As to the addition to tax pursuant to section 6651(a) for failure to file a timely 1994 return, petitioner bears the burden of proving that it does not apply. Rule 142(a). The facts establish that petitioner did not file a 1994 return on or before April 17, 1995. 2 Petitioner mailed to respondent a Form 1040NR that was received by respondent on October 20, 1995. Even if we were to consider this a return, it was received over 5 months from the due date, and the maximum addition to tax under section 6651(a) of 5 percent per month, not to exceed 25 percent, would apply.
2 Apr. 15, 1995, fell on a Saturday; therefore, petitioner had until Monday, Apr. 17, 1995, to file a timely 1994 return. See sec. 7503.
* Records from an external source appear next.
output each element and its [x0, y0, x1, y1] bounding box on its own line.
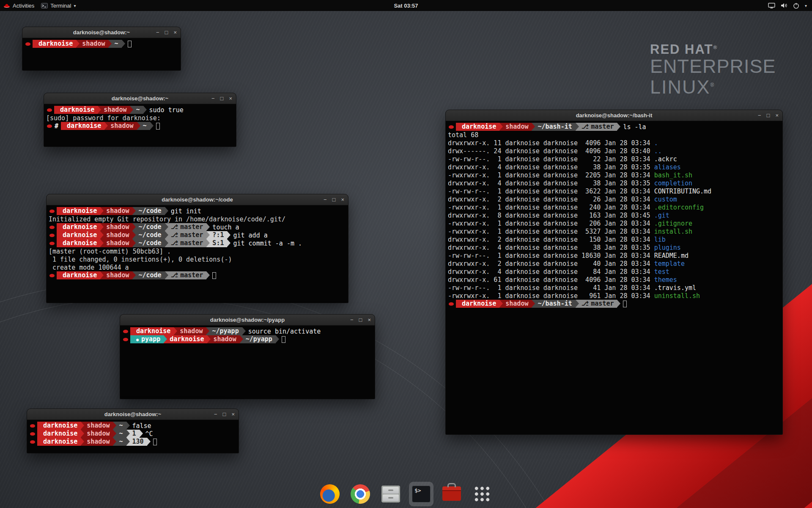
- redhat-prompt-icon: [449, 302, 454, 306]
- activities-label: Activities: [13, 3, 34, 9]
- close-button[interactable]: ×: [231, 411, 235, 417]
- command-text: source bin/activate: [248, 328, 321, 335]
- command-text: ls -la: [623, 123, 646, 131]
- minimize-button[interactable]: −: [758, 113, 761, 118]
- titlebar[interactable]: darknoise@shadow:~/pyapp − □ ×: [120, 315, 375, 326]
- prompt-segment-user: darknoise: [57, 207, 100, 215]
- terminal-content[interactable]: darknoiseshadow~sudo true[sudo] password…: [44, 104, 236, 146]
- minimize-button[interactable]: −: [324, 197, 327, 202]
- terminal-window-home-1[interactable]: darknoise@shadow:~ − □ × darknoiseshadow…: [22, 27, 181, 70]
- titlebar[interactable]: darknoise@shadow:~/bash-it − □ ×: [446, 110, 782, 121]
- dock-terminal-active[interactable]: $>: [409, 482, 433, 506]
- output-text: -rwxrwxr-x. 1 darknoise darknoise 961 Ja…: [448, 292, 654, 300]
- display-icon[interactable]: [768, 3, 775, 8]
- prompt-segment-path: ~/pyapp: [240, 335, 276, 343]
- terminal-line: #darknoiseshadow~: [46, 122, 234, 130]
- drawer-knob: [388, 497, 393, 499]
- output-text: -rwxrwxr-x. 1 darknoise darknoise 2205 J…: [448, 171, 654, 179]
- titlebar[interactable]: darknoise@shadow:~ − □ ×: [27, 409, 239, 420]
- power-icon[interactable]: [793, 3, 799, 9]
- terminal-window-bash-it[interactable]: darknoise@shadow:~/bash-it − □ × darknoi…: [446, 110, 782, 434]
- clock-button[interactable]: Sat 03:57: [394, 3, 418, 9]
- terminal-window-code[interactable]: darknoise@shadow:~/code − □ × darknoises…: [47, 194, 348, 303]
- prompt-segment-path: ~/bash-it: [532, 300, 575, 308]
- maximize-button[interactable]: □: [220, 96, 224, 101]
- titlebar[interactable]: darknoise@shadow:~ − □ ×: [22, 27, 181, 38]
- system-status-area[interactable]: ▾: [768, 3, 812, 9]
- terminal-content[interactable]: darknoiseshadow~: [22, 38, 181, 70]
- minimize-button[interactable]: −: [214, 411, 217, 417]
- dock-toolbox[interactable]: [439, 482, 464, 506]
- git-branch-icon: ⎇: [171, 223, 181, 231]
- toolbox-handle: [447, 483, 456, 487]
- minimize-button[interactable]: −: [350, 317, 354, 323]
- maximize-button[interactable]: □: [165, 30, 168, 35]
- terminal-content[interactable]: darknoiseshadow~/codegit initInitialized…: [47, 205, 348, 303]
- output-text: -rw-rw-r--. 1 darknoise darknoise 3622 J…: [448, 188, 654, 195]
- prompt-segment-user: darknoise: [37, 422, 81, 430]
- terminal-cursor: [153, 439, 157, 445]
- prompt-segment-user: darknoise: [57, 239, 100, 247]
- command-text: false: [132, 422, 151, 430]
- terminal-line: -rw-rw-r--. 1 darknoise darknoise 18630 …: [448, 251, 780, 260]
- redhat-prompt-icon: [123, 330, 128, 333]
- volume-icon[interactable]: [781, 3, 787, 8]
- dock-show-applications[interactable]: [470, 482, 494, 506]
- close-button[interactable]: ×: [368, 317, 371, 323]
- prompt-segment-host: shadow: [100, 207, 132, 215]
- prompt-segment-path: ~/code: [132, 223, 165, 231]
- dock-files[interactable]: [379, 482, 403, 506]
- close-button[interactable]: ×: [341, 197, 344, 202]
- terminal-line: drwxrwxr-x. 4 darknoise darknoise 38 Jan…: [448, 163, 780, 171]
- prompt-segment-user: darknoise: [456, 123, 499, 131]
- window-title: darknoise@shadow:~: [112, 95, 168, 102]
- file-name: completion: [654, 179, 692, 187]
- prompt-segment-git: ⎇ master: [165, 223, 207, 231]
- prompt-segment-git: ⎇ master: [165, 231, 207, 239]
- drawer-knob: [388, 490, 393, 491]
- window-title: darknoise@shadow:~/pyapp: [210, 317, 285, 323]
- terminal-window-pyapp[interactable]: darknoise@shadow:~/pyapp − □ × darknoise…: [120, 315, 375, 399]
- close-button[interactable]: ×: [775, 113, 779, 118]
- terminal-content[interactable]: darknoiseshadow~/pyappsource bin/activat…: [120, 326, 375, 399]
- redhat-prompt-icon: [49, 242, 55, 245]
- prompt-segment-git: ⎇ master: [165, 239, 207, 247]
- prompt-segment-host: shadow: [100, 271, 132, 279]
- close-button[interactable]: ×: [229, 96, 232, 101]
- prompt-segment-host: shadow: [98, 106, 130, 114]
- maximize-button[interactable]: □: [767, 113, 770, 118]
- titlebar[interactable]: darknoise@shadow:~ − □ ×: [44, 93, 236, 104]
- redhat-prompt-icon: [30, 424, 35, 428]
- app-menu-terminal[interactable]: Terminal ▾: [41, 3, 76, 9]
- terminal-cursor: [212, 272, 216, 279]
- file-name: lib: [654, 236, 666, 243]
- redhat-prompt-icon: [25, 42, 30, 46]
- terminal-line: create mode 100644 a: [49, 263, 346, 271]
- maximize-button[interactable]: □: [359, 317, 362, 323]
- file-name: .ackrc: [654, 155, 677, 163]
- terminal-line: -rwxrwxr-x. 1 darknoise darknoise 961 Ja…: [448, 292, 780, 300]
- firefox-icon: [320, 484, 340, 504]
- file-name: test: [654, 268, 669, 276]
- output-text: Initialized empty Git repository in /hom…: [49, 215, 285, 223]
- terminal-content[interactable]: darknoiseshadow~/bash-it⎇ masterls -lato…: [446, 121, 782, 434]
- prompt-segment-path: ~/code: [132, 271, 165, 279]
- terminal-window-sudo[interactable]: darknoise@shadow:~ − □ × darknoiseshadow…: [44, 93, 236, 146]
- maximize-button[interactable]: □: [332, 197, 336, 202]
- dock-chrome[interactable]: [348, 482, 373, 506]
- minimize-button[interactable]: −: [211, 96, 215, 101]
- close-button[interactable]: ×: [173, 30, 177, 35]
- terminal-line: drwxrwxr-x. 8 darknoise darknoise 163 Ja…: [448, 211, 780, 219]
- terminal-line: drwxrwxr-x. 11 darknoise darknoise 4096 …: [448, 139, 780, 147]
- file-name: .travis.yml: [654, 284, 696, 292]
- prompt-segment-user: darknoise: [57, 231, 100, 239]
- terminal-window-home-2[interactable]: darknoise@shadow:~ − □ × darknoiseshadow…: [27, 409, 239, 453]
- titlebar[interactable]: darknoise@shadow:~/code − □ ×: [47, 194, 348, 205]
- prompt-segment-host: shadow: [81, 430, 113, 438]
- terminal-content[interactable]: darknoiseshadow~falsedarknoiseshadow~1^C…: [27, 420, 239, 453]
- terminal-line: -rw-rw-r--. 1 darknoise darknoise 3622 J…: [448, 187, 780, 195]
- activities-button[interactable]: Activities: [3, 3, 34, 9]
- minimize-button[interactable]: −: [156, 30, 159, 35]
- maximize-button[interactable]: □: [223, 411, 226, 417]
- dock-firefox[interactable]: [318, 482, 342, 506]
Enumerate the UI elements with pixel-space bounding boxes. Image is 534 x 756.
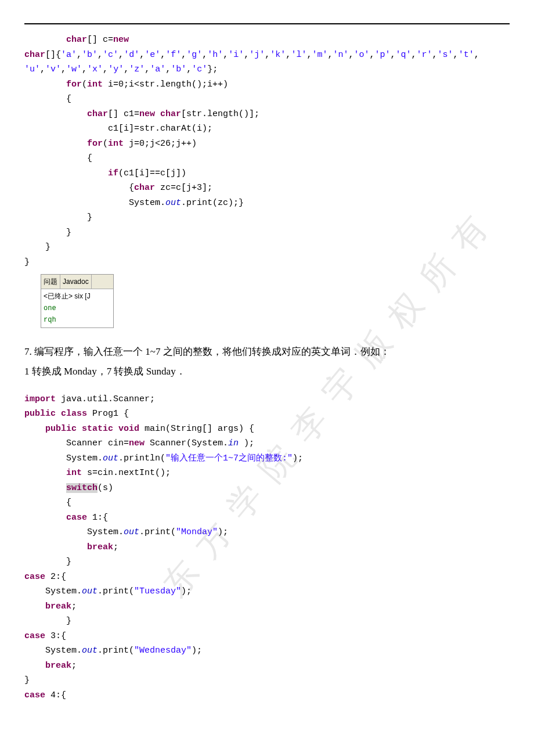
- tab-problems[interactable]: 问题: [41, 275, 60, 289]
- console-output-box: 问题 Javadoc <已终止> six [J one rqh: [41, 274, 114, 328]
- code-block-2: import java.util.Scanner; public class P…: [24, 392, 510, 703]
- top-rule: [24, 23, 510, 24]
- console-line: rqh: [44, 314, 111, 326]
- problem-7-text: 7. 编写程序，输入任意一个 1~7 之间的整数，将他们转换成对应的英文单词．例…: [24, 342, 510, 381]
- console-status: <已终止> six [J: [44, 290, 111, 302]
- code-block-1: char[] c=new char[]{'a','b','c','d','e',…: [24, 33, 510, 269]
- tab-javadoc[interactable]: Javadoc: [60, 275, 92, 289]
- console-line: one: [44, 303, 111, 314]
- console-tabs: 问题 Javadoc: [41, 275, 113, 289]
At trial, petitioner stated that he believed that he had filed a request for an extension of time in which to file his 1994 return. Petitioner failed to produce a copy of such a request. The records of the Internal Revenue Service indicate that no such request for extension was filed. On the basis of record, we find that no such request was filed. We therefore hold that petitioner is liable for the addition to tax under section 6651(a).
As to the addition to tax pursuant to section 6654 for failure to pay estimated income tax, petitioner bears the burden of proving that it does not apply. Rule 142(a). Petitioner offered no evidence or argument on this issue. Therefore, we hold that petitioner is liable for the addition to tax under section 6654.
Decision will be entered under Rule 155.